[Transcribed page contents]
---

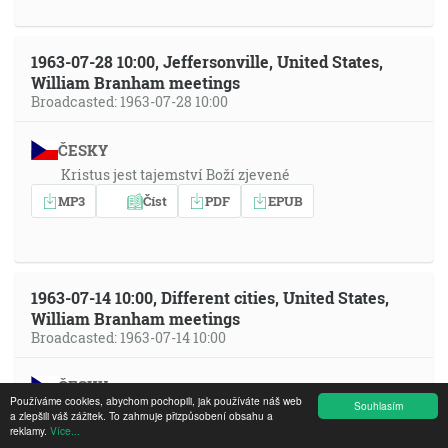
1963-07-28 10:00, Jeffersonville, United States,
William Branham meetings
Broadcasted: 1963-07-28 10:00
ČESKY
Kristus jest tajemství Boží zjevené
MP3
Číst
PDF
EPUB
1963-07-14 10:00, Different cities, United States,
William Branham meetings
Broadcasted: 1963-07-14 10:00
ČESKY
Používáme cookies, abychom pochopili, jak používáte náš web
Souhlasím
Proč křičet? Mluv!
a zlepšili váš zážitek. To zahrnuje přizpůsobení obsahu a
reklamy.
Více...
MP3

---

Work to complete: Please report the number of lines in the data that include the word "States", and add no other text.

Response to this task: 2